3. Longest Substring Without Repeating Characters

28 May 2025

Reading time ~2 minutes

A Ruler Metaphor

Imagine a ruler that can dynamically adjust its length. The goal is to position its left end (start) and right end (cur) over a substring such that all characters within the ruler’s span are unique.

The right end (cur) moves forward one character at a time, scanning the string from left to right.

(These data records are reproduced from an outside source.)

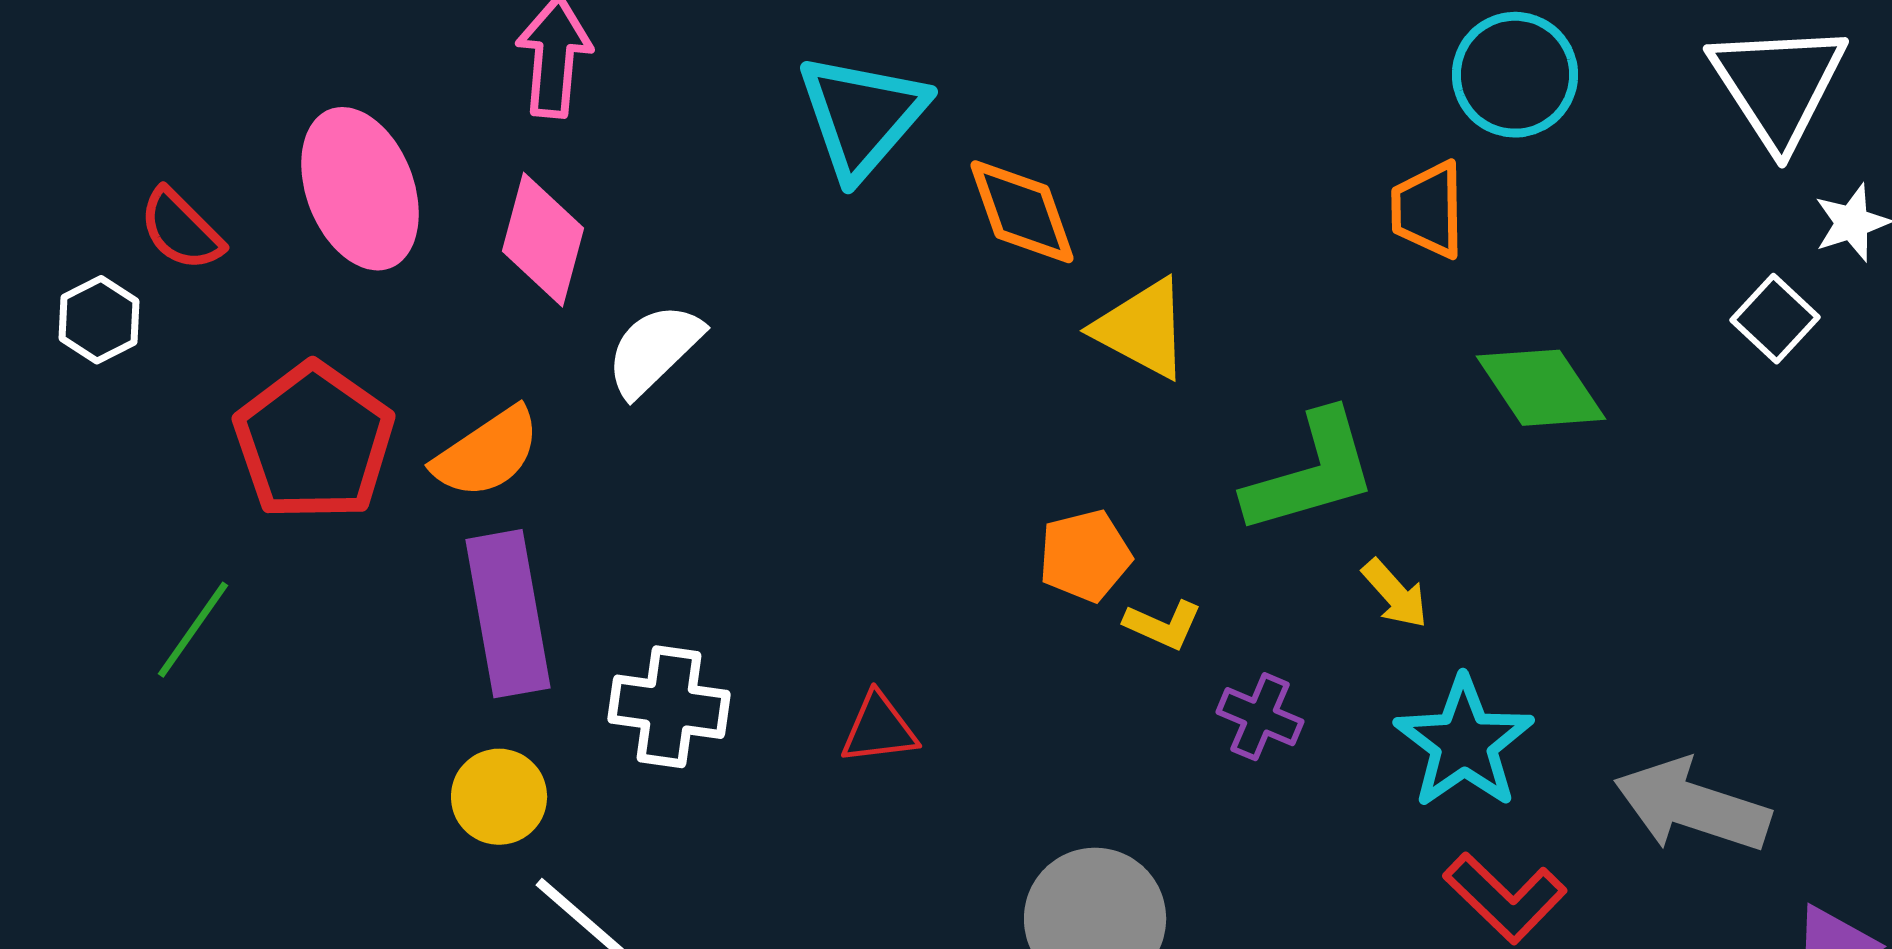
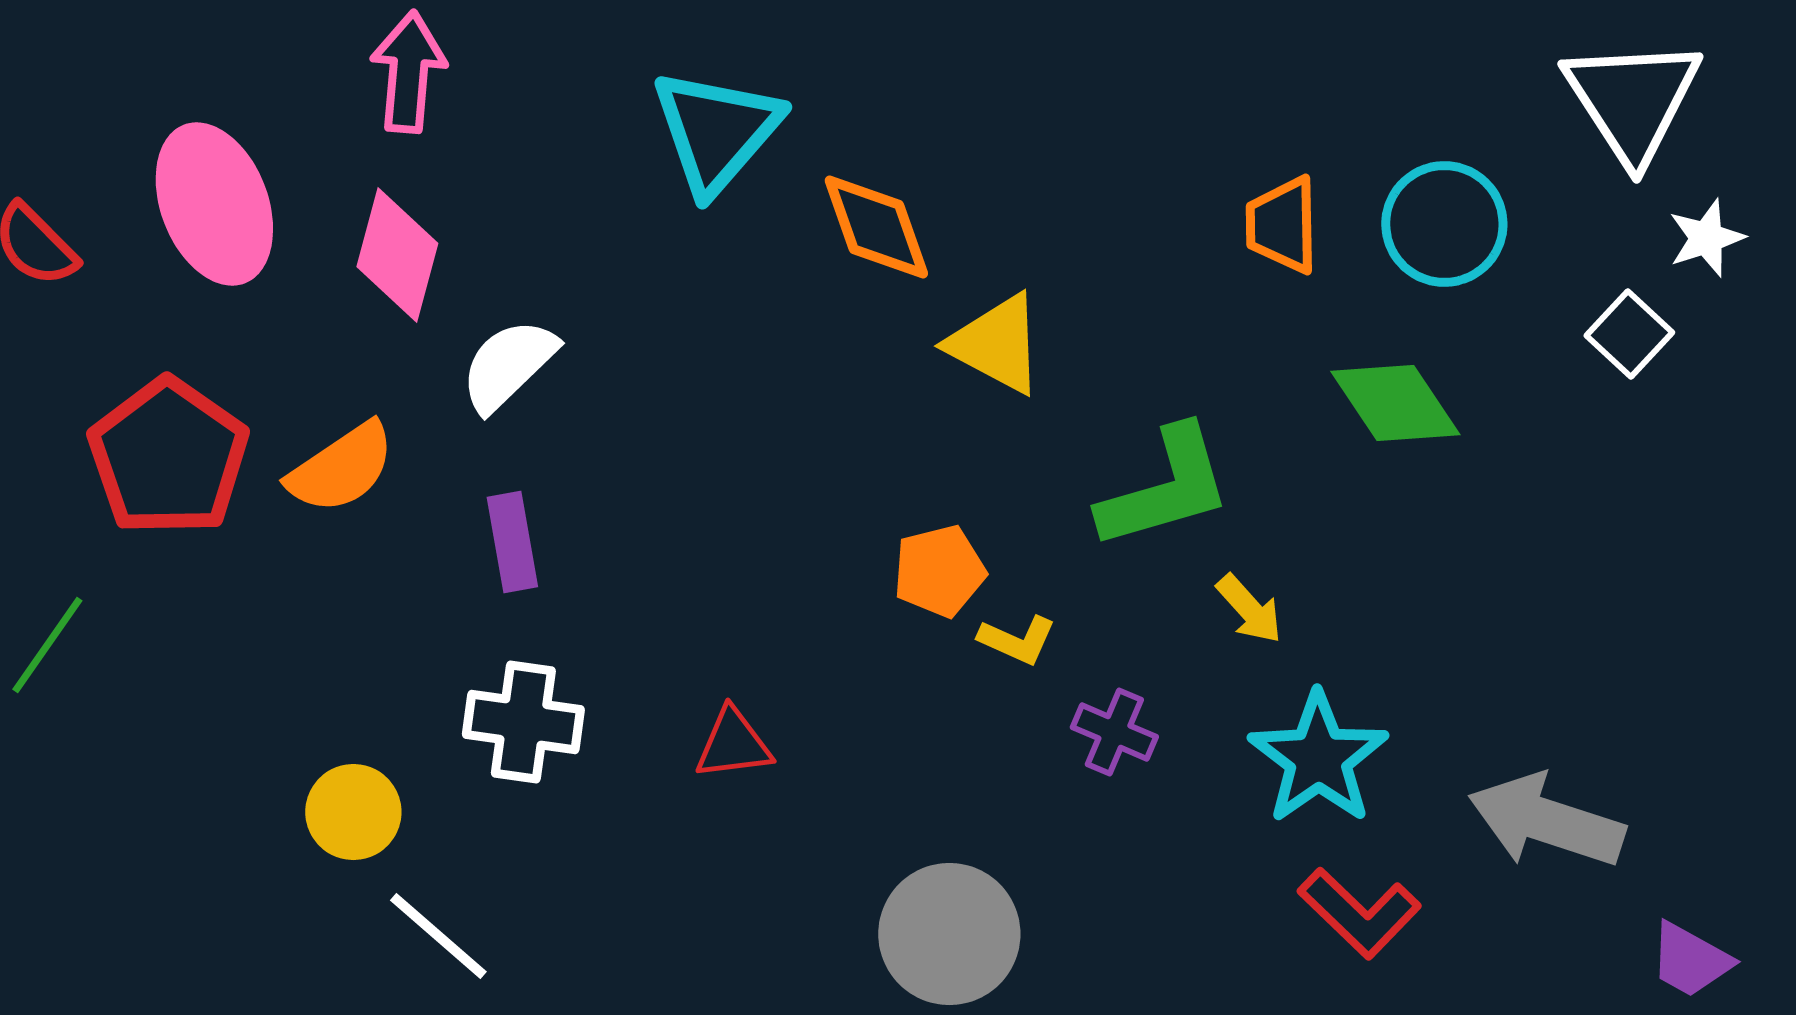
cyan circle: (1515, 75) -> (1444, 224), moved
purple rectangle: (508, 614) -> (512, 542), moved, size x0.6

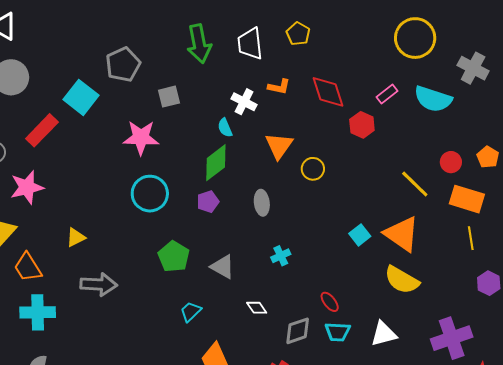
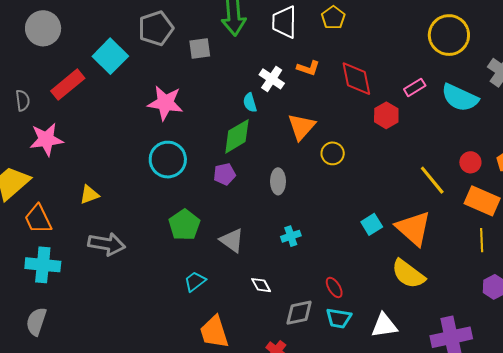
gray square: (169, 97) -> (200, 48), moved

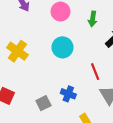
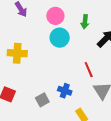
cyan circle: (62, 47) -> (60, 38), moved
yellow cross: (17, 51) -> (17, 53), turned -30

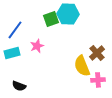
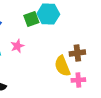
brown cross: (97, 53) -> (77, 53), turned 35

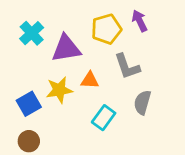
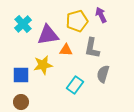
gray L-shape: (127, 66) -> (92, 48), turned 30
orange triangle: (90, 80) -> (66, 50), moved
blue square: (29, 104) -> (21, 75), turned 30

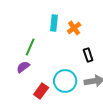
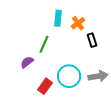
green line: (30, 47) -> (44, 44), moved
black rectangle: (88, 55) -> (92, 40), moved

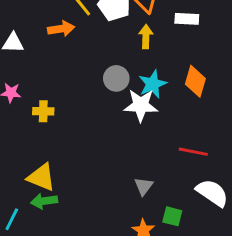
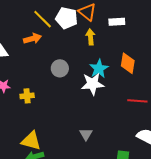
gray circle: (116, 78) -> (60, 68), moved
red line: (193, 152) -> (137, 101), moved
gray triangle: (144, 186) -> (86, 134), moved

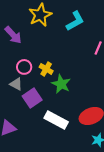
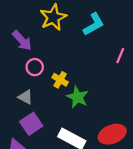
pink circle: (24, 67) -> (35, 67), moved
purple square: (32, 98) -> (31, 124), moved

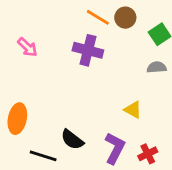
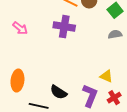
yellow triangle: (133, 110) -> (106, 76), moved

The left end (start) only advances when a duplicate character is found within the current window, ensuring all characters in the window remain distinct.

📌 Algorithm:

We use a hash map to record the last seen position of each character.

As we iterate through the string:

(1) For each character c at index cur, we check:
- Has this character been seen before?
(2) If yes, was it seen after or at the start index?

—— If so, it means the character is inside the current substring window and violates the “no repetition” rule. In this case, we need to move the start to point to the position right after the last occurrence of that character.
```
  start = lastSeen.get(c) + 1; 
```
(3) If the character has not been seen before, or was seen outside the current window, we don’t need to move start.
(4) In both cases, we update the character’s position in the map:
```
lastSeen.put(c, cur);
```
(5) After that, compute the length of the current window:
```
int length = cur - start + 1;
```
and then update the maximum length found so far.

Solution

class Solution {
    public int lengthOfLongestSubstring(String s) {
        HashMap<Character, Integer> lastSeen = new HashMap<>();
        int start = 0, maxLen = 0;

        for (int cur = 0; cur < s.length(); cur++) {
            char c = s.charAt(cur);

            // If character was seen and is within the current window
            if (lastSeen.containsKey(c) && lastSeen.get(c) >= start) {
                // Move start right after the duplicate
                start = lastSeen.get(c) + 1; 
            }

            // Update character's latest position
            lastSeen.put(c, cur); 
            // Update max window length
            maxLen = Math.max(maxLen, cur - start + 1); 
        }

        return maxLen;
    }
}

Time Complexity: O(N)
N is the length of the string. In the worst case, both ends of the "ruler" (i.e., the start and current pointers of the sliding window) will each traverse the string once.

Space Complexity:  O(∣Σ∣)
Σ refers to the set of all possible characters that may appear in the string, and ∣Σ∣ represents the size of this set. Since the problem does not specify the character set explicitly, we can assume it to be the standard ASCII characters in the range [0, 128), so ∣Σ∣ = 128.